You must have heard this story.
Perhaps 40 million in-store customers have had their credit card information compromised.
Apparently, some software was added to the Target computer systems that passed this information to outsiders.
The information included name, credit card number, expiration date, and the CVV code (that’s the three or four digit number printed on your credit card that many people must key-in for online transactions). All of this information is encoded on the magnetic stripe on your credit card and can easily be obtained by hackers when your credit card is swiped!
I’ve talked before about inexpensive devices that can quickly read and store the information on your credit card. The Target credit card breach is different. The entire Target point-of-sale system was breached by hackers and, apparently, the entire Target data system was hacked. Any credit card read at a local store was transmitted to the outside hackers.
This is important (and perhaps boring). When a typical store swipes (reads) a credit card, that credit card information goes to the cash register system which encrypts the information before sending it to a credit card processor for authorization.
Most older systems read the credit card number and send that number to a terminal that encrypts that number at the terminal. So, if you had a little mouse (or software) within that terminal, it sees all of your credit card information.
Newer terminals now encrypt credit card numbers as they are read and prior to reaching the point-of-sale terminal. These numbers are unlikely to be stolen.
pcAmerica makes such credit card readers available. The problem is that not all credit card processors can accept encrypted data prior to reaching the terminal.

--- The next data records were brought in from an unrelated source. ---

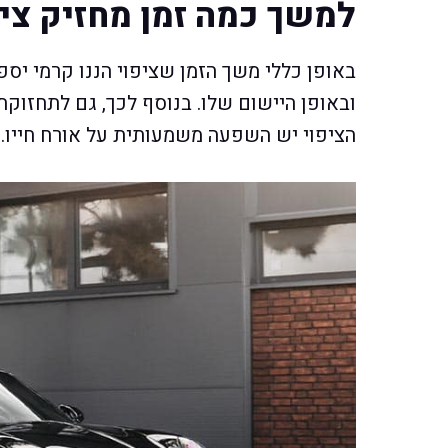
למשך כמה זמן מחזיק ציפ
באופן כללי משך הזמן שציפוי הננו קרמי יס
ובאופן היישום שלו. בנוסף לכך, גם לתחזו
הציפוי יש השפעה משמעותית על אורח חייו.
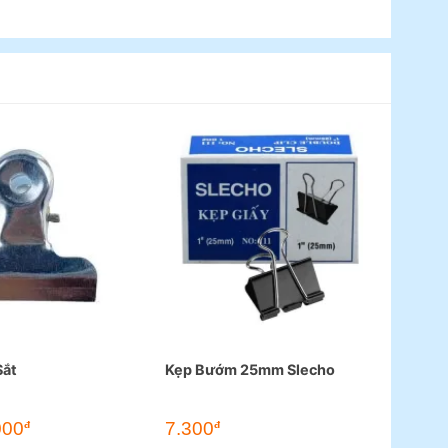
Sắt
Kẹp Bướm 25mm Slecho
000
7.300
đ
đ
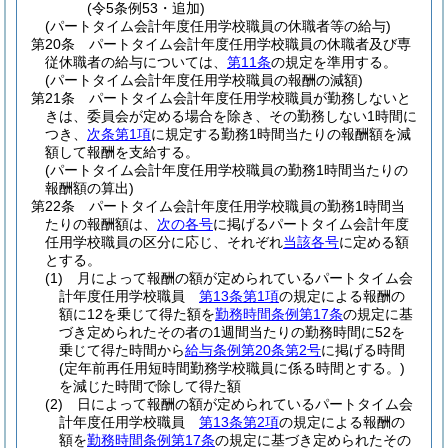
(令5条例53・追加)
(パートタイム会計年度任用学校職員の休職者等の給与)
第20条
パートタイム会計年度任用学校職員の休職者及び専
従休職者の給与については、
第11条
の規定を準用する。
(パートタイム会計年度任用学校職員の報酬の減額)
第21条
パートタイム会計年度任用学校職員が勤務しないと
きは、委員会が定める場合を除き、その勤務しない1時間に
つき、
次条第1項
に規定する勤務1時間当たりの報酬額を減
額して報酬を支給する。
(パートタイム会計年度任用学校職員の勤務1時間当たりの
報酬額の算出)
第22条
パートタイム会計年度任用学校職員の勤務1時間当
たりの報酬額は、
次の各号
に掲げるパートタイム会計年度
任用学校職員の区分に応じ、それぞれ
当該各号
に定める額
とする。
(1)
月によって報酬の額が定められているパートタイム会
計年度任用学校職員
第13条第1項
の規定による報酬の
額に12を乗じて得た額を
勤務時間条例第17条
の規定に基
づき定められたその者の1週間当たりの勤務時間に52を
乗じて得た時間から
給与条例第20条第2号
に掲げる時間
(定年前再任用短時間勤務学校職員に係る時間とする。)
を減じた時間で除して得た額
(2)
日によって報酬の額が定められているパートタイム会
計年度任用学校職員
第13条第2項
の規定による報酬の
額を
勤務時間条例第17条
の規定に基づき定められたその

40 million cards being compromised is a big thing. Read more about it by searching Google for Target Credit Card Breach.
Here is Target’s statement related to the breach:
“We wanted to make you aware of unauthorized access to Target payment card data. The unauthorized access may impact guests who made credit or debit card purchases in our U.S. stores from Nov. 27 to Dec. 15, 2013. Your trust is a top priority for Target, and we deeply regret the inconvenience this may cause. The privacy and protection of our guests’ information is a matter we take very seriously and we have worked swiftly to resolve the incident.”
Target claims to have fixed the problem. As of the writing of this newsletter, the cause of the problem is unknown. Rumors are that hackers got into the Target data centers and changed the software on the point-of-sale terminals to transmit unencrypted data that could be delivered to the hackers. With this data, fake credit cards could be made.
We are talking about 40 million credit cards which would make this the biggest credit card theft ever.